Section: New Results

HRI and Robot Language Teaching

Intuitive and Robust Physical Human-Robot Interaction with Acroban

Participants : Olivier Ly, Pierre-Yves Oudeyer, Pierre Rouanet, Matthieu Lapeyre, Jérome Béchu, Paul Fudal, Haylee Fogg.

We have experimented and shown how the humanoid robot Acroban allows whole-body robust, natural and intuitive physical interaction with both adults and children. These physical human-robot interaction are made possible through the combination of several properties of Acroban: 1) it is whole-body compliant thanks to variable impedance control and also thanks to the use of elastics and springs; 2) it has a bio-inspired vertebral column allowing more flexibility in postural and equilibrium control; 3) it is light- weight; 4) it has simple low-level controllers that leverage the first three properties. Moreover, the capabilities for physical human-robot interaction that we show are not using a model of the human, and in this sense are “model free”: 1) the capability of the robot to keep its equilibrium while being manipulated or pushed by humans is a result of the intrinsic capability of the whole body to absorb unpredicted external perturbations; 2) the capability of leading Acroban by the hand is an emergent human-robot interface made possible by the self-organizing properties of the body and its low-level controllers and was observed a posteriori only after the robot was conceived and without any initial plan to make this possible. Finally, an originality of Acroban is that is is made with relatively low-cost components which lack of precision is counterbalanced with the robustness due to global geometry and compliance. These results were presented in [28] . A dedicated web page with videos is available at: http://flowers.inria.fr/acroban.php .

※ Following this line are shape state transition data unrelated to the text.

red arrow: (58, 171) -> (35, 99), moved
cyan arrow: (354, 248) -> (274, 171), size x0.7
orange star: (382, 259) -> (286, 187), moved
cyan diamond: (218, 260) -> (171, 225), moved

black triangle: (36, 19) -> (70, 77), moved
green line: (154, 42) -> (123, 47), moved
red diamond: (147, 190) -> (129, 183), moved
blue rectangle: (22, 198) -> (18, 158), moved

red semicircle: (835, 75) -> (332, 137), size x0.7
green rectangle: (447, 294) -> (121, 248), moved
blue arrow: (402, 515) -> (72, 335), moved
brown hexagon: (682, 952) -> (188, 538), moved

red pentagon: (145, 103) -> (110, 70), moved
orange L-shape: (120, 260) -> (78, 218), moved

A Real World User Study of Different Interfaces for Teaching New Visually Grounded Words to a Robot

Participants : Pierre Rouanet, Pierre-Yves Oudeyer, Fabien Danieau, David Filliat.

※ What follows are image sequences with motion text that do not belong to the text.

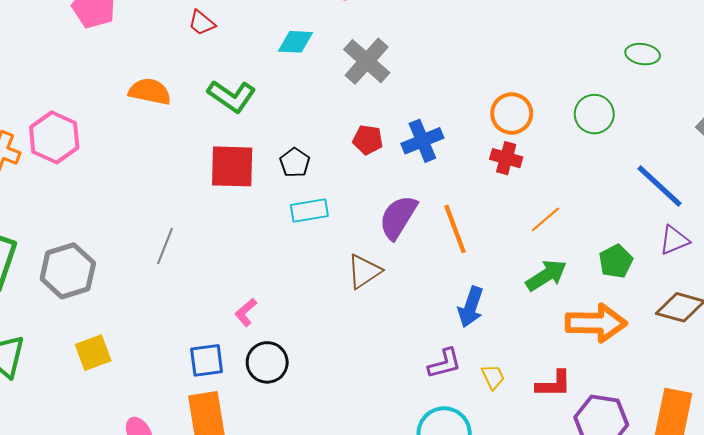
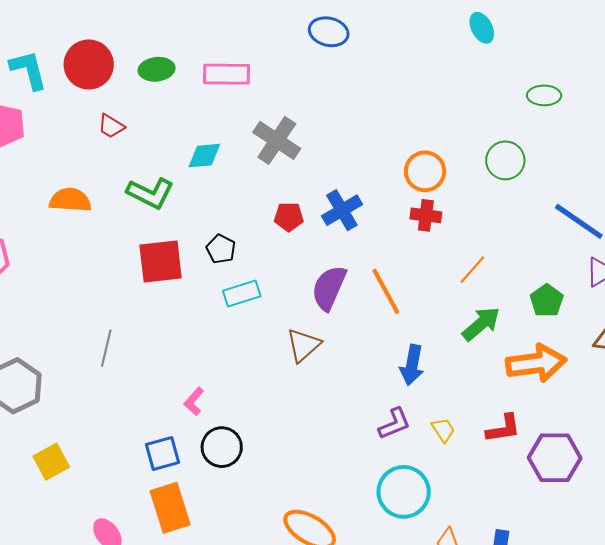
cyan diamond: (296, 42) -> (204, 156), moved

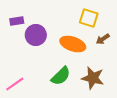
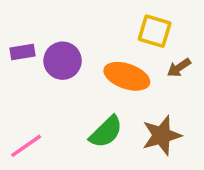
purple rectangle: (17, 21) -> (23, 52), moved
brown star: (93, 78) -> (162, 135), turned -30

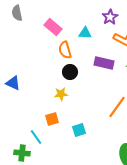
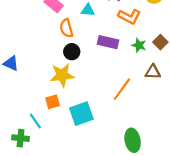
yellow star: (61, 94) -> (62, 75), size x1.6
cyan square: (79, 130) -> (81, 114), size x1.6

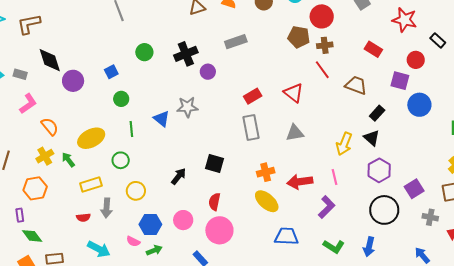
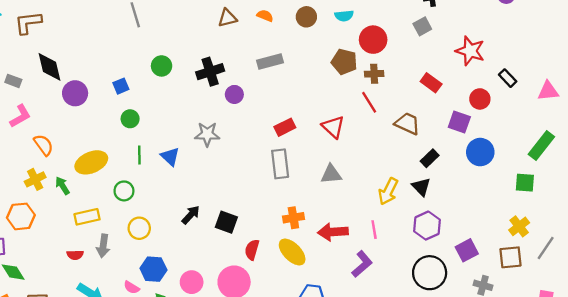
blue triangle: (161, 119) -> (170, 157), moved
black square: (214, 163) -> (226, 222), moved
red semicircle: (214, 202) -> (252, 250), moved
pink circle: (183, 220) -> (192, 282), moved

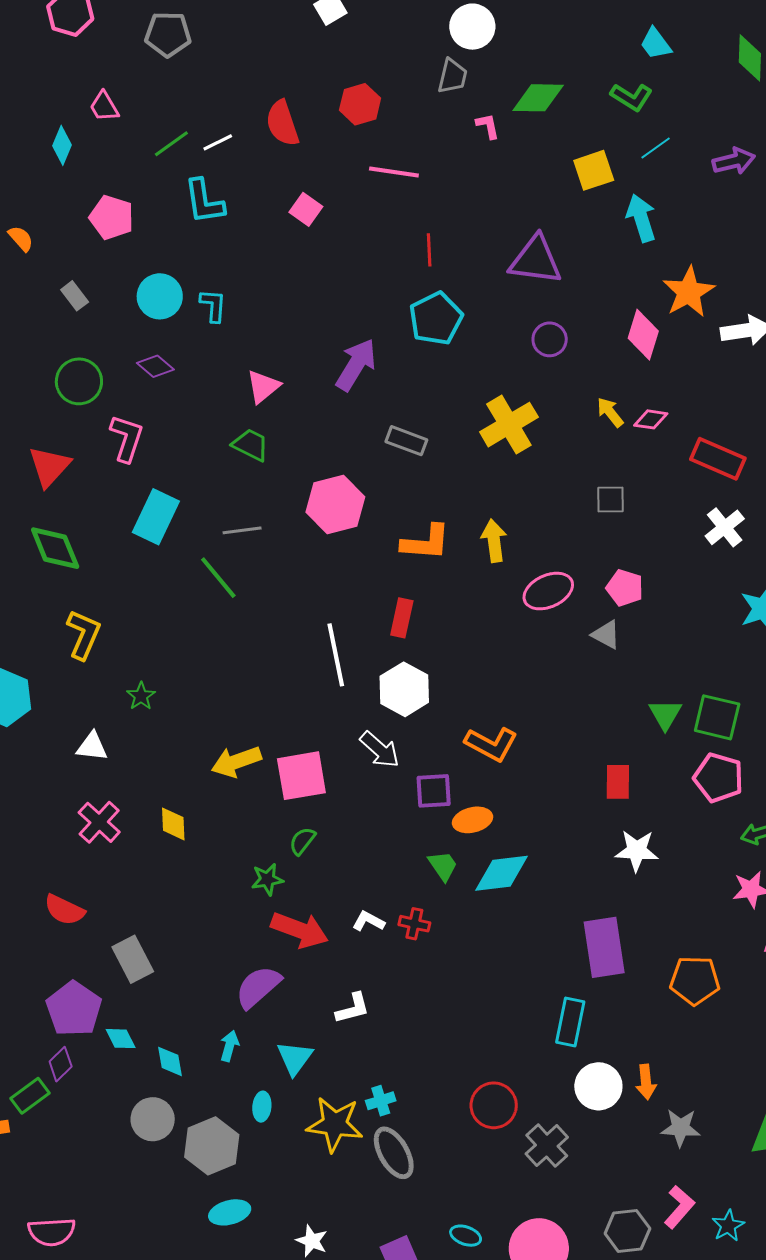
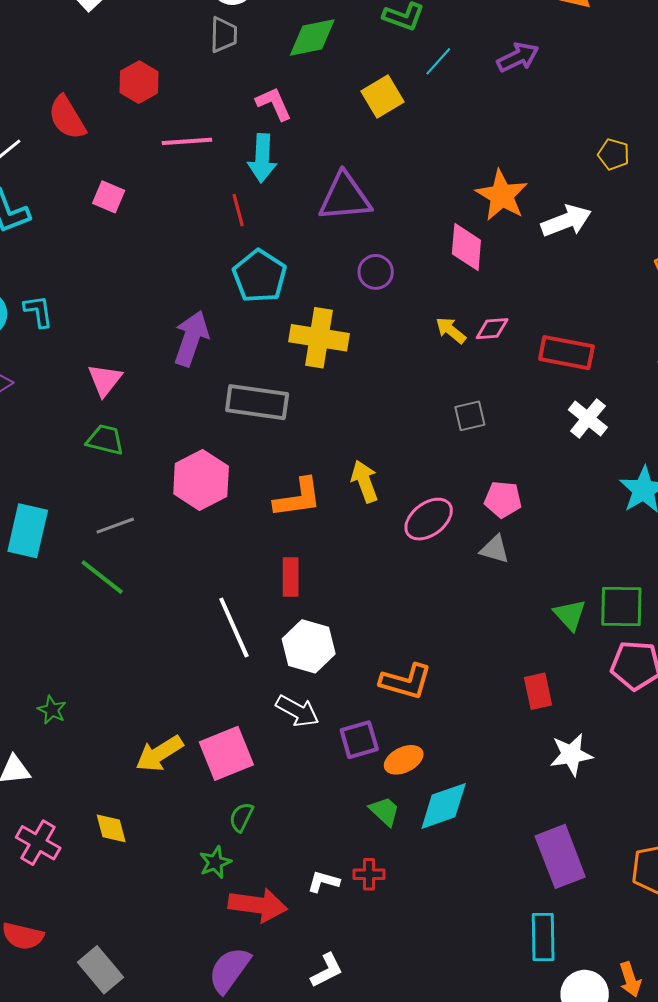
pink L-shape: (488, 126) -> (274, 104), moved, size x1.4
cyan arrow: (641, 218) -> (262, 158), moved, turned -147
yellow cross: (509, 425) -> (319, 338), moved, turned -38
gray rectangle: (406, 441) -> (257, 402), size x1.5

We have continued to elaborate and experiment an integrated system based on a combination of advanced Human-Robot Interaction, visual perception and machine learning methods that allows non-expert users to intuitively and robustly teach new visually grounded words to robots. This system is based on the state-of-the-art bags of words technique but focuses on different mediator based interfaces that we can propose to the users. Indeed, we argue that by focusing on interaction we could help users to collect good learning examples and thus improve the performance of the overall learning system. We compared four different interfaces and their impact on the overall system through a real world study where we asked participants to show and teach a robot names for five different objects. Three interfaces were based on mediator objects such as an iPhone, a Wiimote and a laser pointer and provided the users with different kinds of feedback of what the robot is perceiving. The fourth interface was gesture based with a Wizard-of-Oz recognition system included in order to compare our mediator interfaces with a more natural interaction. We showed that the interface may indeed strongly impact the quality of the learning examples collected by users, especially for small objects. More precisely, we showed that interfaces such as the iPhone interface do not only give feedback about what the robot is perceiving but also drive users to pay attention to the learning examples they are collecting. Thus, this interface allows non-expert users to intuitively and easily collect almost as good learning examples as expert users trained for this task and aware of the different visual perception and machine learning issues. Finally, we showed that the mediator based interfaces were judged as easier to use than the a priori more natural gestures based interface. This work was presented in [29] .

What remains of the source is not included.